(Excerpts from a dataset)
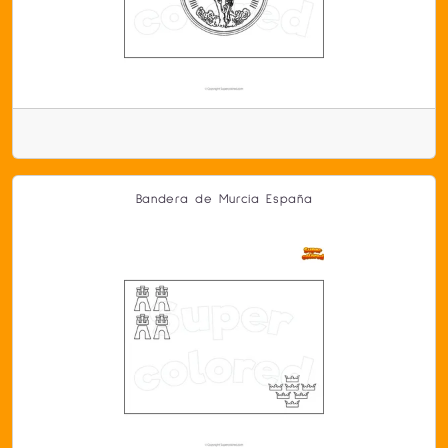
Bandera de Murcia España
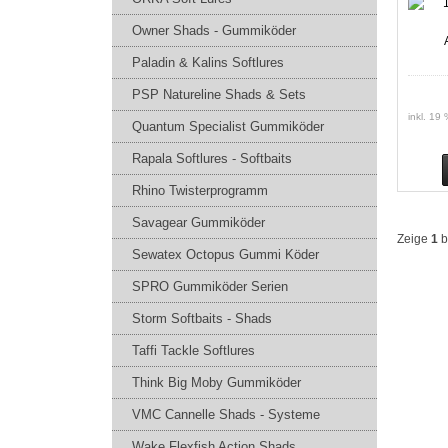
Owner Shads - Gummiköder
Paladin & Kalins Softlures
PSP Natureline Shads & Sets
inkl. 19
Quantum Specialist Gummiköder
Rapala Softlures - Softbaits
Rhino Twisterprogramm
Savagear Gummiköder
Zeige
1
b
Sewatex Octopus Gummi Köder
SPRO Gummiköder Serien
Storm Softbaits - Shads
Taffi Tackle Softlures
Think Big Moby Gummiköder
VMC Cannelle Shads - Systeme
Wake Flexfish Action Shads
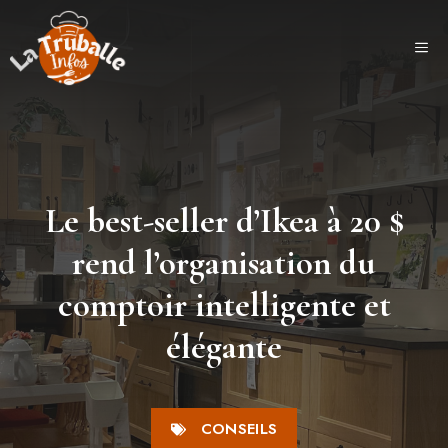
Aller
au
ME
contenu
Le best-seller d’Ikea ​​à 20 $
rend l’organisation du
comptoir intelligente et
élégante
CONSEILS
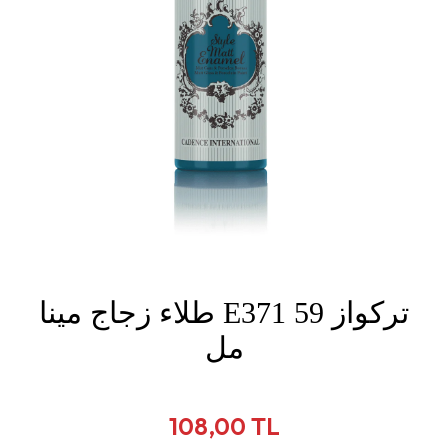
طلاء زجاج مينا E371 تركواز 59
مل
108,00 TL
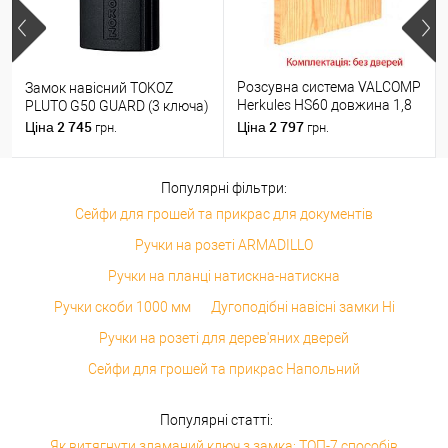
Розсувна система VALCOMP
Замок навісний TOKOZ
Herkules HS60 довжина 1,8
PLUTO G50 GUARD (3 ключа)
м на 1 полотно вагою до 60
2 745
2 797
Ціна
Ціна
грн.
грн.
кг
Популярні фільтри:
Сейфи для грошей та прикрас для документів
Ручки на розеті ARMADILLO
Ручки на планці натискна-натискна
Ручки скоби 1000 мм
Дугоподібні навісні замки Ні
Ручки на розеті для дерев'яних дверей
Сейфи для грошей та прикрас Напольний
Популярні статті:
Як витягнути зламаний ключ з замка: ТОП-7 способів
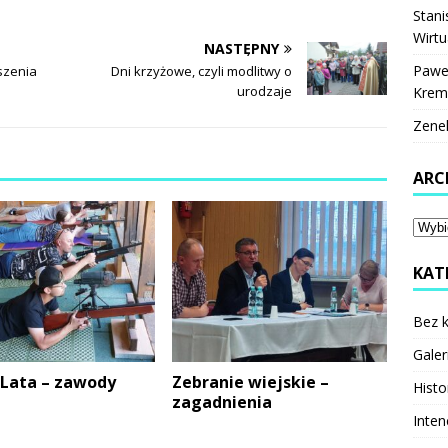
Stani
Wirtu
NASTĘPNY
Pawe
szenia
Dni krzyżowe, czyli modlitwy o
urodzaje
Krem
Zene
ARC
KAT
Bez k
Galer
 Lata – zawody
Zebranie wiejskie –
Histo
zagadnienia
Inten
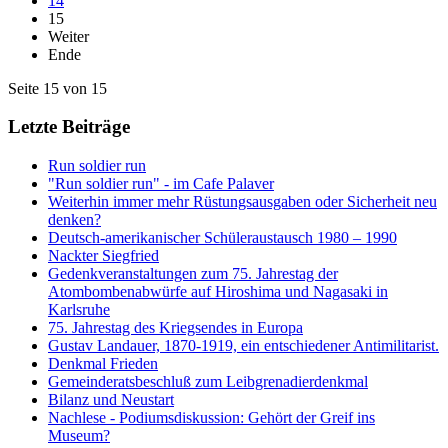
14
15
Weiter
Ende
Seite 15 von 15
Letzte Beiträge
Run soldier run
"Run soldier run" - im Cafe Palaver
Weiterhin immer mehr Rüstungsausgaben oder Sicherheit neu
denken?
Deutsch-amerikanischer Schüleraustausch 1980 – 1990
Nackter Siegfried
Gedenkveranstaltungen zum 75. Jahrestag der
Atombombenabwürfe auf Hiroshima und Nagasaki in
Karlsruhe
75. Jahrestag des Kriegsendes in Europa
Gustav Landauer, 1870-1919, ein entschiedener Antimilitarist.
Denkmal Frieden
Gemeinderatsbeschluß zum Leibgrenadierdenkmal
Bilanz und Neustart
Nachlese - Podiumsdiskussion: Gehört der Greif ins
Museum?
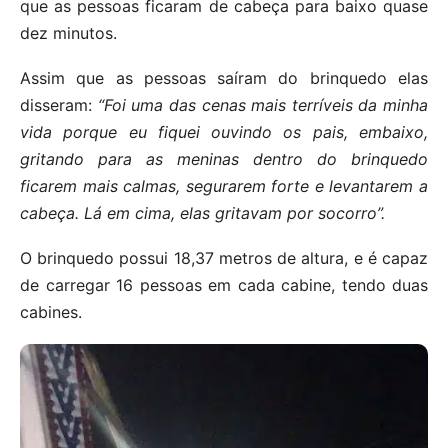
que as pessoas ficaram de cabeça para baixo quase
dez minutos.
Assim que as pessoas saíram do brinquedo elas
disseram:
“Foi uma das cenas mais terríveis da minha
vida porque eu fiquei ouvindo os pais, embaixo,
gritando para as meninas dentro do brinquedo
ficarem mais calmas, segurarem forte e levantarem a
cabeça. Lá em cima, elas gritavam por socorro”.
O brinquedo possui 18,37 metros de altura, e é capaz
de carregar 16 pessoas em cada cabine, tendo duas
cabines.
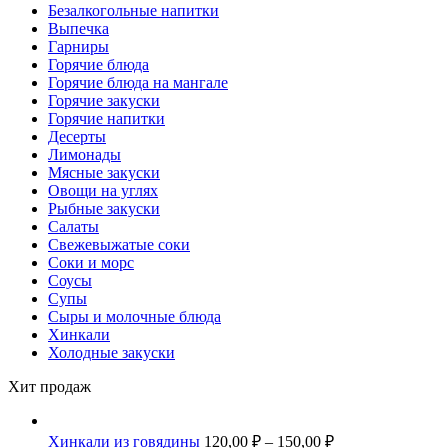
Безалкогольные напитки
Выпечка
Гарниры
Горячие блюда
Горячие блюда на мангале
Горячие закуски
Горячие напитки
Десерты
Лимонады
Мясные закуски
Овощи на углях
Рыбные закуски
Салаты
Свежевыжатые соки
Соки и морс
Соусы
Супы
Сыры и молочные блюда
Хинкали
Холодные закуски
Хит продаж
Хинкали из говядины
120,00
₽
–
150,00
₽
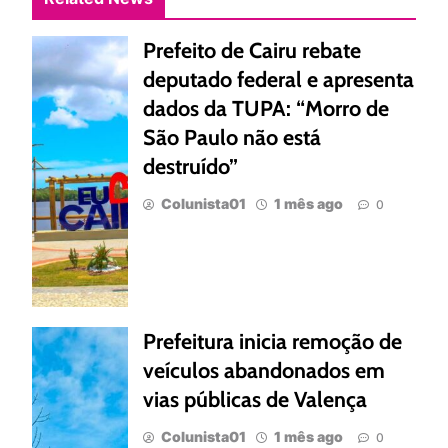
Prefeito de Cairu rebate
deputado federal e apresenta
dados da TUPA: “Morro de
São Paulo não está
destruído”
Colunista01
1 mês ago
0
Prefeitura inicia remoção de
veículos abandonados em
vias públicas de Valença
Colunista01
1 mês ago
0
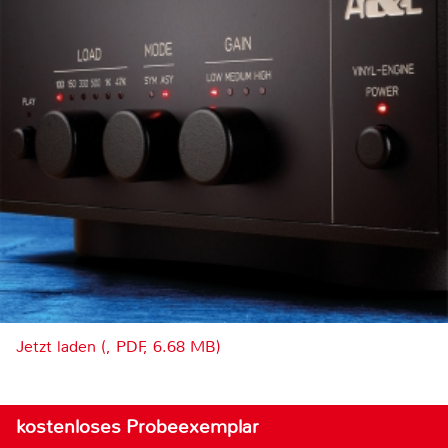
Jetzt laden (, PDF, 6.68 MB)
kostenloses Probeexemplar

TASK TO CARRY OUT:
Omit the pictures; set down each record exactly.

RESPONSE TO THIS EXERCISE:
Bandera de Murcia España
Owner Shads - Gummiköder
Paladin & Kalins Softlures
PSP Natureline Shads & Sets
inkl. 19
Quantum Specialist Gummiköder
Rapala Softlures - Softbaits
Rhino Twisterprogramm
Savagear Gummiköder
Zeige
1
b
Sewatex Octopus Gummi Köder
SPRO Gummiköder Serien
Storm Softbaits - Shads
Taffi Tackle Softlures
Think Big Moby Gummiköder
VMC Cannelle Shads - Systeme
Wake Flexfish Action Shads
Aller
au
ME
contenu
Le best-seller d’Ikea ​​à 20 $
rend l’organisation du
comptoir intelligente et
élégante
CONSEILS
طلاء زجاج مينا E371 تركواز 59
مل
108,00 TL
Розсувна система VALCOMP
Замок навісний TOKOZ
Herkules HS60 довжина 1,8
PLUTO G50 GUARD (3 ключа)
м на 1 полотно вагою до 60
2 745
2 797
Ціна
Ціна
грн.
грн.
кг
Популярні фільтри:
Сейфи для грошей та прикрас для документів
Ручки на розеті ARMADILLO
Ручки на планці натискна-натискна
Ручки скоби 1000 мм
Дугоподібні навісні замки Ні
Ручки на розеті для дерев'яних дверей
Сейфи для грошей та прикрас Напольний
Популярні статті:
Як витягнути зламаний ключ з замка: ТОП-7 способів
Stani
Wirtu
NASTĘPNY
Pawe
szenia
Dni krzyżowe, czyli modlitwy o
urodzaje
Krem
Zene
ARC
KAT
Bez k
Galer
 Lata – zawody
Zebranie wiejskie –
Histo
zagadnienia
Inten
14
15
Weiter
Ende
Seite 15 von 15
Letzte Beiträge
Run soldier run
"Run soldier run" - im Cafe Palaver
Weiterhin immer mehr Rüstungsausgaben oder Sicherheit neu
denken?
Deutsch-amerikanischer Schüleraustausch 1980 – 1990
Nackter Siegfried
Gedenkveranstaltungen zum 75. Jahrestag der
Atombombenabwürfe auf Hiroshima und Nagasaki in
Karlsruhe
75. Jahrestag des Kriegsendes in Europa
Gustav Landauer, 1870-1919, ein entschiedener Antimilitarist.
Denkmal Frieden
Gemeinderatsbeschluß zum Leibgrenadierdenkmal
Bilanz und Neustart
Nachlese - Podiumsdiskussion: Gehört der Greif ins
Museum?
que as pessoas ficaram de cabeça para baixo quase
dez minutos.
Assim que as pessoas saíram do brinquedo elas
disseram:
“Foi uma das cenas mais terríveis da minha
vida porque eu fiquei ouvindo os pais, embaixo,
gritando para as meninas dentro do brinquedo
ficarem mais calmas, segurarem forte e levantarem a
cabeça. Lá em cima, elas gritavam por socorro”.
O brinquedo possui 18,37 metros de altura, e é capaz
de carregar 16 pessoas em cada cabine, tendo duas
cabines.
Безалкогольные напитки
Выпечка
Гарниры
Горячие блюда
Горячие блюда на мангале
Горячие закуски
Горячие напитки
Десерты
Лимонады
Мясные закуски
Овощи на углях
Рыбные закуски
Салаты
Свежевыжатые соки
Соки и морс
Соусы
Супы
Сыры и молочные блюда
Хинкали
Холодные закуски
Хит продаж
Хинкали из говядины
120,00
₽
–
150,00
₽
Prefeito de Cairu rebate
deputado federal e apresenta
dados da TUPA: “Morro de
São Paulo não está
destruído”
Colunista01
1 mês ago
0
Prefeitura inicia remoção de
veículos abandonados em
vias públicas de Valença
Colunista01
1 mês ago
0
Jetzt laden (, PDF, 6.68 MB)
kostenloses Probeexemplar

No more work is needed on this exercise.